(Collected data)
↓

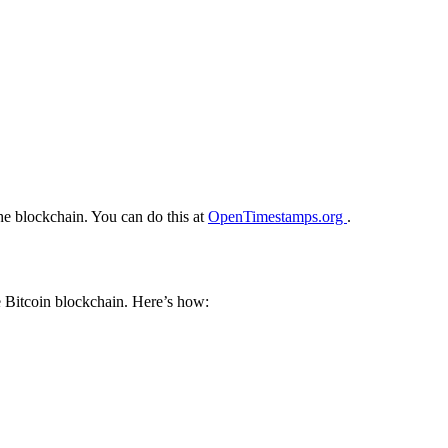
he blockchain. You can do this at
OpenTimestamps.org
.
e Bitcoin blockchain. Here’s how:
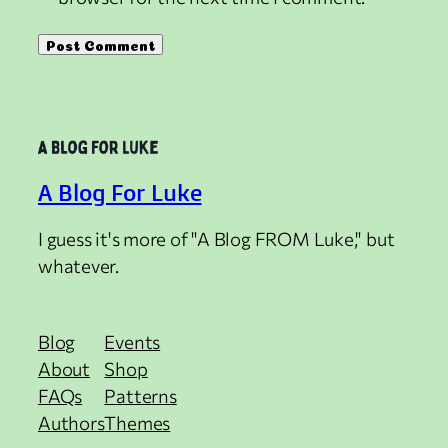
A Blog For Luke
I guess it's more of "A Blog FROM Luke," but
whatever.
Blog
Events
About
Shop
FAQs
Patterns
Authors
Themes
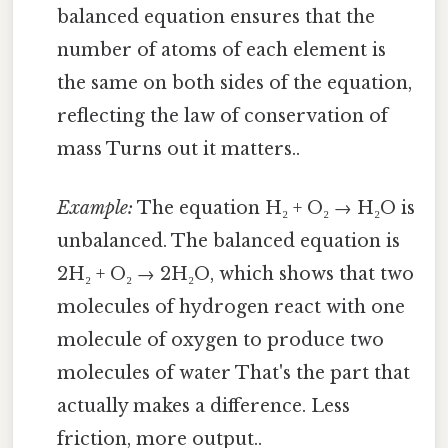
balanced equation ensures that the
number of atoms of each element is
the same on both sides of the equation,
reflecting the law of conservation of
mass Turns out it matters..
Example:
The equation H₂ + O₂ → H₂O is
unbalanced. The balanced equation is
2H₂ + O₂ → 2H₂O, which shows that two
molecules of hydrogen react with one
molecule of oxygen to produce two
molecules of water That's the part that
actually makes a difference. Less
friction, more output..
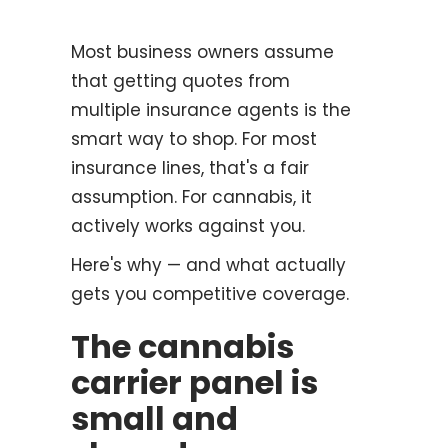
Most business owners assume
that getting quotes from
multiple insurance agents is the
smart way to shop. For most
insurance lines, that's a fair
assumption. For cannabis, it
actively works against you.
Here's why — and what actually
gets you competitive coverage.
The cannabis
carrier panel is
small and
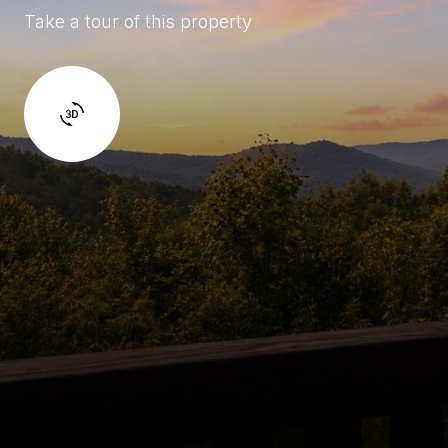
Take a tour of this property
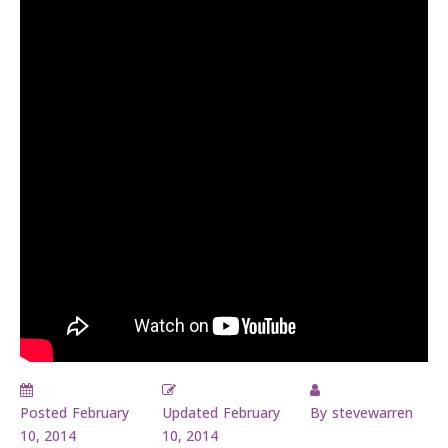
Posted
February
Updated
February
By
stevewarren
10, 2014
10, 2014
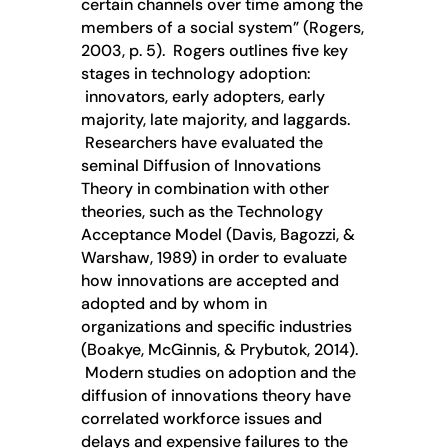
certain channels over time among the
members of a social system” (Rogers,
2003, p. 5). Rogers outlines five key
stages in technology adoption:
innovators, early adopters, early
majority, late majority, and laggards.
Researchers have evaluated the
seminal Diffusion of Innovations
Theory in combination with other
theories, such as the Technology
Acceptance Model (Davis, Bagozzi, &
Warshaw, 1989) in order to evaluate
how innovations are accepted and
adopted and by whom in
organizations and specific industries
(Boakye, McGinnis, & Prybutok, 2014).
Modern studies on adoption and the
diffusion of innovations theory have
correlated workforce issues and
delays and expensive failures to the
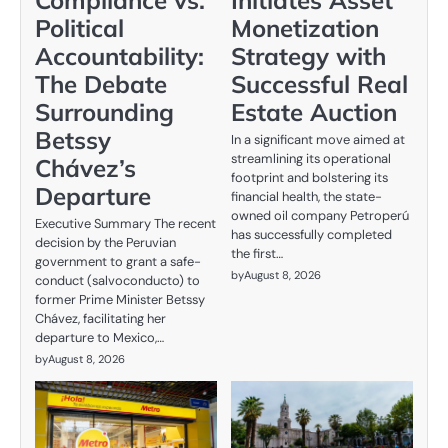
Political
Monetization
Accountability:
Strategy with
The Debate
Successful Real
Surrounding
Estate Auction
Betssy
In a significant move aimed at
streamlining its operational
Chávez’s
footprint and bolstering its
Departure
financial health, the state-
owned oil company Petroperú
Executive Summary The recent
has successfully completed
decision by the Peruvian
the first…
government to grant a safe-
by
August 8, 2026
conduct (salvoconducto) to
former Prime Minister Betssy
Chávez, facilitating her
departure to Mexico,…
by
August 8, 2026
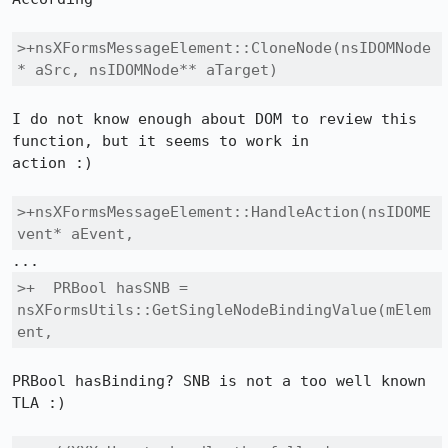
>+nsXFormsMessageElement::CloneNode(nsIDOMNode
* aSrc, nsIDOMNode** aTarget)
I do not know enough about DOM to review this 
function, but it seems to work in

action :)

>+nsXFormsMessageElement::HandleAction(nsIDOME
vent* aEvent, 
>+  PRBool hasSNB = 
nsXFormsUtils::GetSingleNodeBindingValue(mElem
ent,
PRBool hasBinding? SNB is not a too well known 
TLA :)
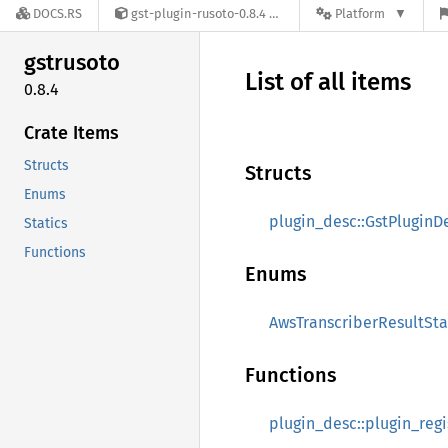
DOCS.RS
gst-plugin-rusoto-0.8.4
Platform
gstrusoto
List of all items
0.8.4
Crate Items
Structs
Structs
Enums
plugin_desc::GstPluginD
Statics
Functions
Enums
AwsTranscriberResultSta
Functions
plugin_desc::plugin_regi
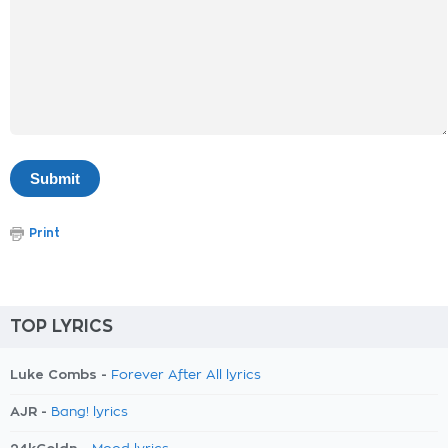
Print
TOP LYRICS
Luke Combs -
Forever After All lyrics
AJR -
Bang! lyrics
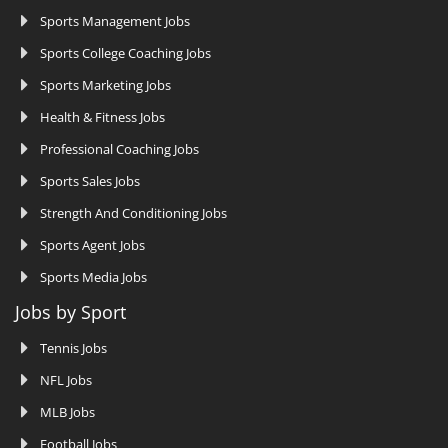
Sports Management Jobs
Sports College Coaching Jobs
Sports Marketing Jobs
Health & Fitness Jobs
Professional Coaching Jobs
Sports Sales Jobs
Strength And Conditioning Jobs
Sports Agent Jobs
Sports Media Jobs
Jobs by Sport
Tennis Jobs
NFL Jobs
MLB Jobs
Football Jobs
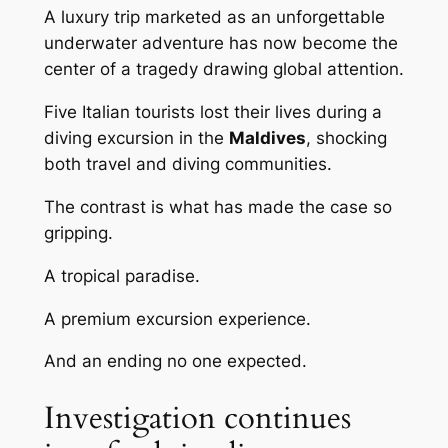
A luxury trip marketed as an unforgettable
underwater adventure has now become the
center of a tragedy drawing global attention.
Five Italian tourists lost their lives during a
diving excursion in the
Maldives
, shocking
both travel and diving communities.
The contrast is what has made the case so
gripping.
A tropical paradise.
A premium excursion experience.
And an ending no one expected.
Investigation continues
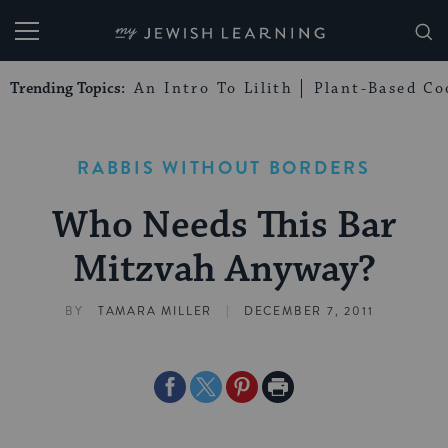
My Jewish Learning
Trending Topics:
An Intro To Lilith
Plant-Based Co
RABBIS WITHOUT BORDERS
Who Needs This Bar
Mitzvah Anyway?
|
BY
TAMARA MILLER
DECEMBER 7, 2011
Share
Share
Share
Print
on
on
on
Page
Facebook
Twitter
Pinterest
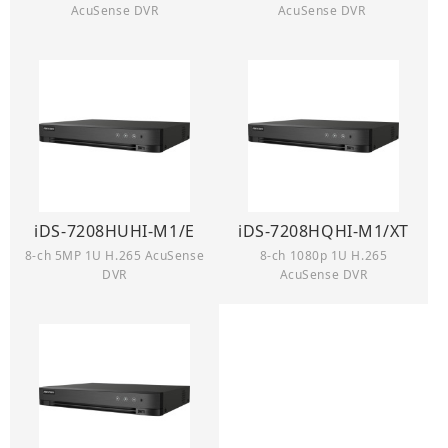
AcuSense DVR
AcuSense DVR
iDS-7208HUHI-M1/E
iDS-7208HQHI-M1/XT
8-ch 5MP 1U H.265 AcuSense
8-ch 1080p 1U H.265
DVR
AcuSense DVR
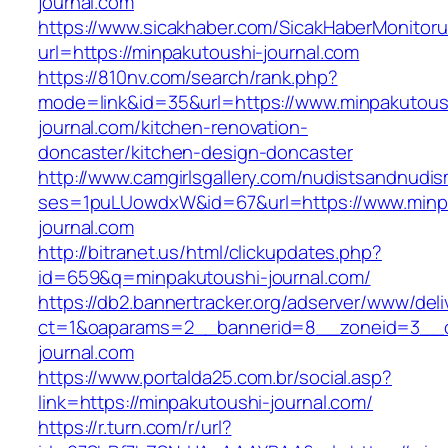
journal.com
https://www.sicakhaber.com/SicakHaberMonitoru
url=https://minpakutoushi-journal.com
https://810nv.com/search/rank.php?
mode=link&id=35&url=https://www.minpakutous
journal.com/kitchen-renovation-
doncaster/kitchen-design-doncaster
http://www.camgirlsgallery.com/nudistsandnudis
ses=1puLUowdxW&id=67&url=https://www.minp
journal.com
http://bitranet.us/html/clickupdates.php?
id=659&q=minpakutoushi-journal.com/
https://db2.bannertracker.org/adserver/www/deli
ct=1&oaparams=2__bannerid=8__zoneid=3__c
journal.com
https://www.portalda25.com.br/social.asp?
link=https://minpakutoushi-journal.com/
https://r.turn.com/r/url?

↑

ACTIVITY — Up to and including the line containing "that getting quotes from", quote each line of the entries above from the very first, please, exactly and without images.

RESPONSE AREA —
he blockchain. You can do this at
OpenTimestamps.org
.
e Bitcoin blockchain. Here’s how:
A Blog For Luke
I guess it's more of "A Blog FROM Luke," but
whatever.
Blog
Events
About
Shop
FAQs
Patterns
Authors
Themes
balanced equation ensures that the
number of atoms of each element is
the same on both sides of the equation,
reflecting the law of conservation of
mass Turns out it matters..
Example:
The equation H₂ + O₂ → H₂O is
unbalanced. The balanced equation is
2H₂ + O₂ → 2H₂O, which shows that two
molecules of hydrogen react with one
molecule of oxygen to produce two
molecules of water That's the part that
actually makes a difference. Less
friction, more output..
Most business owners assume
that getting quotes from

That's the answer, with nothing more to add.